Rinnoveranno la flotta locale, realizzati da Hitachi e Alstom che avevano vinto la commessa sorpassando la ligure Bombardier

Genova. Non sono astronavi, ma carrozze di treno. Sono sbarcate, a sorpresa, in piazza De Ferrari (e ieri sera, celate da teli di plastica, nella zona di via Gramsci). In anticipo rispetto al road show di venerdì 12 gennaio, quando, nella stessa piazza, Trenitalia presenterà al pubblico i nuovi treni regionali Rock e Pop.

Nel village chiamato con l’hashtag #lamusicastacambiando i due modelli, riprodotti in scala reale, saranno visitabili proprio per far conoscere e testare ai cittadini il comfort e le caratteristiche dei nuovi treni regionali.

Venerdì alle 11e30, alla cerimonia di presentazionem ci saranno il sindaco di Genova Marco Bucci, il presidente della Regione Giovanni Toti, il presidente di Trenitalia Tiziano Onesti, Orazio Iacono, amministratore delegato di Trenitalia, Renato Mazzoncini, ad di Ferrovie dello Stato, Maurizio Manfellotto, ad di Hitachi Rail Italy e Michele Viale, amministratore delegato Alstom Ferroviaria.

Hitachi e Alstom sono infatti le aziende che avevano vinto la gara per la costruzione di questi treni, gara persa, invece, dalla savonese Bombardier. L’accordo quadro siglato fra Hitachi Rail Italy e Trenitalia prevedeva la possibilità di fornitura fino a 300 treni per un importo complessivo di circa 2,6 miliardi di euro. Flotta che fa parte della nuova fornitura da 450 nuovi convogli per il trasporto regionale, del valore complessivo di 4 miliardi di euro.
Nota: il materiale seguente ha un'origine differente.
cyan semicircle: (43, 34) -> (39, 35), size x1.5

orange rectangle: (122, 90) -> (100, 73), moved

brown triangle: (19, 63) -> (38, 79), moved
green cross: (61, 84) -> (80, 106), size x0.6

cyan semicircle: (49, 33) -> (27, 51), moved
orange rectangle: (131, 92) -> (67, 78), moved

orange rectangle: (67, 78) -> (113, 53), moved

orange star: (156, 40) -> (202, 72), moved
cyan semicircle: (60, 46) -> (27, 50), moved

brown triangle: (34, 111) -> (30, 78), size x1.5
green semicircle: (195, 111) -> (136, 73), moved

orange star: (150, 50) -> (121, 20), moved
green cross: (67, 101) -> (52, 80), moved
I nuovi treni regionali potranno raggiungere una velocità di 160 chilometri orari, con una accelerazione superiore a un metro per secondo quadrato. Caratterizzati da casse in lega leggera, da motori di trazione distribuiti lungo l’intero convoglio e ampi spazi a disposizione dei passeggeri, consentiranno prestazioni uniche sul mercato in termini di peso a passeggero, capacità di trasporto per unità di lunghezza, consumi a passeggero chilometro (-30 per cento rispetto ai più recenti veicoli circolanti in Italia), e garantirà allestimenti interni e dotazioni diversificate in modo da rispondere alle varie esigenze espresse dalle Regioni committenti.

Dal punto di vista del look, totalmente Made in Italy. All’interno le carrozze saranno dotate di poltrone ergonomiche in eco-pelle.